Return every line below in which "ตโนม" appears.

========================

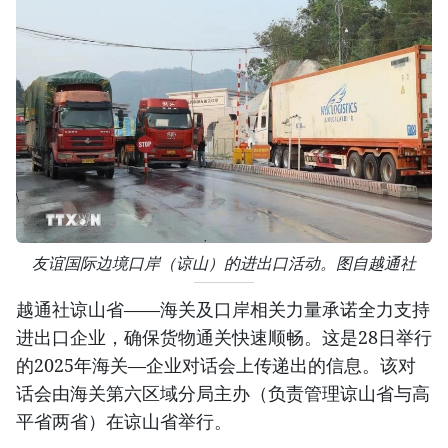
友谊国际边境口岸（谅山）的进出口活动。图自越通社
越通社谅山省——海关及口岸相关力量承诺全力支持
进出口企业，确保货物通关快速顺畅。这是28日举行
的2025年海关—企业对话会上传递出的信息。该对
话会由海关第六区域分局主办（负责管理谅山省与高
平省两省）在谅山省举行。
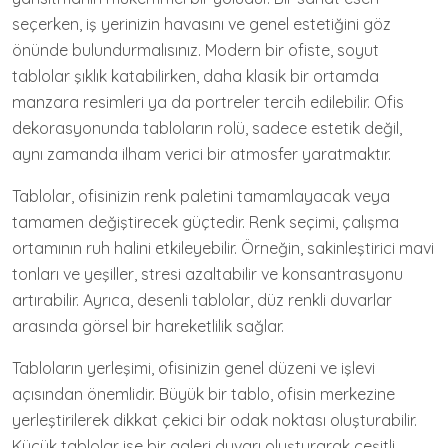
seçerken, iş yerinizin havasını ve genel estetiğini göz
önünde bulundurmalısınız. Modern bir ofiste, soyut
tablolar şıklık katabilirken, daha klasik bir ortamda
manzara resimleri ya da portreler tercih edilebilir. Ofis
dekorasyonunda tabloların rolü, sadece estetik değil,
aynı zamanda ilham verici bir atmosfer yaratmaktır.
Tablolar, ofisinizin renk paletini tamamlayacak veya
tamamen değiştirecek güçtedir. Renk seçimi, çalışma
ortamının ruh halini etkileyebilir. Örneğin, sakinleştirici mavi
tonları ve yeşiller, stresi azaltabilir ve konsantrasyonu
artırabilir. Ayrıca, desenli tablolar, düz renkli duvarlar
arasında görsel bir hareketlilik sağlar.
Tabloların yerleşimi, ofisinizin genel düzeni ve işlevi
açısından önemlidir. Büyük bir tablo, ofisin merkezine
yerleştirilerek dikkat çekici bir odak noktası oluşturabilir.
Küçük tablolar ise bir galeri duvarı oluşturarak çeşitli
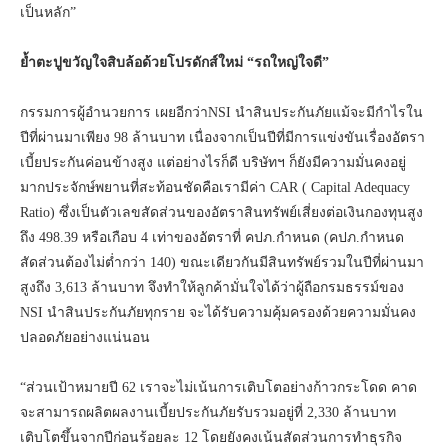
เป็นหลัก”
ย้ำตะปูขวัญใจสิบล้อด้วยโปรดักส์ใหม่
“รถใหญ่ใจดี”
กรรมการผู้อำนวยการ เผยอีกว่าNSI นำสินประกันภัยแม้จะมีกำไรใน
ปีที่ผ่านมาเพียง 98 ล้านบาท เนื่องจากเป็นปีที่มีการแข่งขันเรื่องอัตรา
เบี้ยประกันค่อนข้างสูง แต่อย่างไรก็ดี บริษัทฯ ก็ยังมีความมั่นคงอยู่
มากประจักษ์พยานที่สะท้อนชัดคือเรามีค่า CAR ( Capital Adequacy
Ratio) ซึ่งเป็นตัวเลขสัดส่วนของอัตราสินทรัพย์เสี่ยงต่อเงินกองทุนสูง
ถึง 498.39 หรือเกือบ 4 เท่าของอัตราที่ คปภ.กำหนด (คปภ.กำหนด
สัดส่วนต้องไม่ต่ำกว่า 140) ขณะเดียวกันมีสินทรัพย์รวมในปีที่ผ่านมา
สูงถึง 3,613 ล้านบาท จึงทำให้ลูกค้ามั่นใจได้ว่าผู้ถือกรมธรรม์ของ
NSI นำสินประกันภัยทุกราย จะได้รับความคุ้มครองด้วยความมั่นคง
ปลอดภัยอย่างแน่นอน
“ส่วนเป้าหมายปี 62 เราจะไม่เน้นการเติบโตอย่างก้าวกระโดด คาด
จะสามารถผลิตผลงานเบี้ยประกันภัยรับรวมอยู่ที่ 2,330 ล้านบาท
เติบโตขึ้นจากปีก่อนร้อยละ 12 โดยยังคงเน้นสัดส่วนการทำธุรกิจ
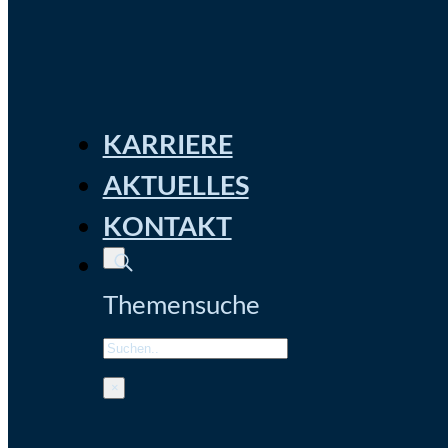
KARRIERE
AKTUELLES
KONTAKT
Themensuche
Search
×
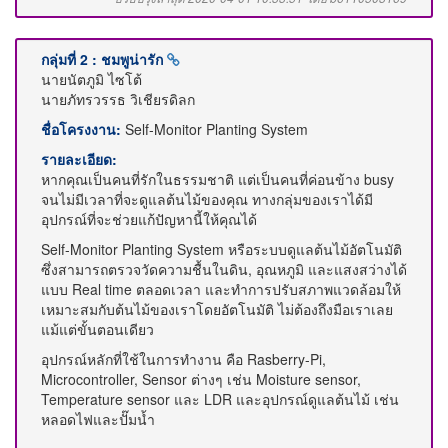
กลุ่มที่ 2 : ชมพูน่ารัก
นายนัตภูมิ ไซโต้
นายภัทรวรรธ วิเชียรดิลก
ชื่อโครงงาน:
Self-Monitor Planting System
รายละเอียด:
หากคุณเป็นคนที่รักในธรรมชาติ แต่เป็นคนที่ค่อนข้าง busy
จนไม่มีเวลาที่จะดูแลต้นไม้ของคุณ ทางกลุ่มของเราได้มี
อุปกรณ์ที่จะช่วยแก้ปัญหานี้ให้คุณได้
Self-Monitor Planting System หรือระบบดูแลต้นไม้อัตโนมัติ
ซึ่งสามารถตรวจวัดความชื้นในดิน, อุณหภูมิ และแสงสว่างได้
แบบ Real time ตลอดเวลา และทำการปรับสภาพแวดล้อมให้
เหมาะสมกับต้นไม้ของเราโดยอัตโนมัติ ไม่ต้องถึงมือเราเลย
แม้แต่ขั้นตอนเดียว
อุปกรณ์หลักที่ใช้ในการทำงาน คือ Rasberry-Pi,
Microcontroller, Sensor ต่างๆ เช่น Moisture sensor,
Temperature sensor และ LDR และอุปกรณ์ดูแลต้นไม้ เช่น
หลอดไฟและปั๊มน้ำ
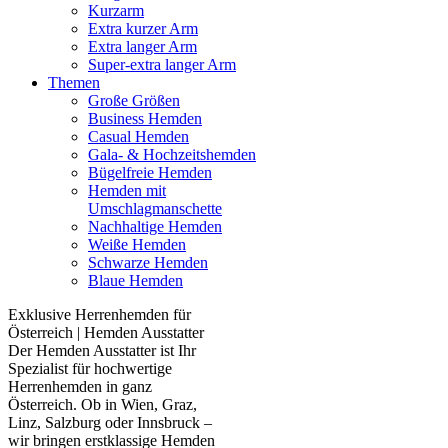
Kurzarm
Extra kurzer Arm
Extra langer Arm
Super-extra langer Arm
Themen
Große Größen
Business Hemden
Casual Hemden
Gala- & Hochzeitshemden
Bügelfreie Hemden
Hemden mit
Umschlagmanschette
Nachhaltige Hemden
Weiße Hemden
Schwarze Hemden
Blaue Hemden
Exklusive Herrenhemden für
Österreich | Hemden Ausstatter
Der Hemden Ausstatter ist Ihr
Spezialist für hochwertige
Herrenhemden in ganz
Österreich. Ob in Wien, Graz,
Linz, Salzburg oder Innsbruck –
wir bringen erstklassige Hemden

========================

Result
Self-Monitor Planting System หรือระบบดูแลต้นไม้อัตโนมัติ
เหมาะสมกับต้นไม้ของเราโดยอัตโนมัติ ไม่ต้องถึงมือเราเลย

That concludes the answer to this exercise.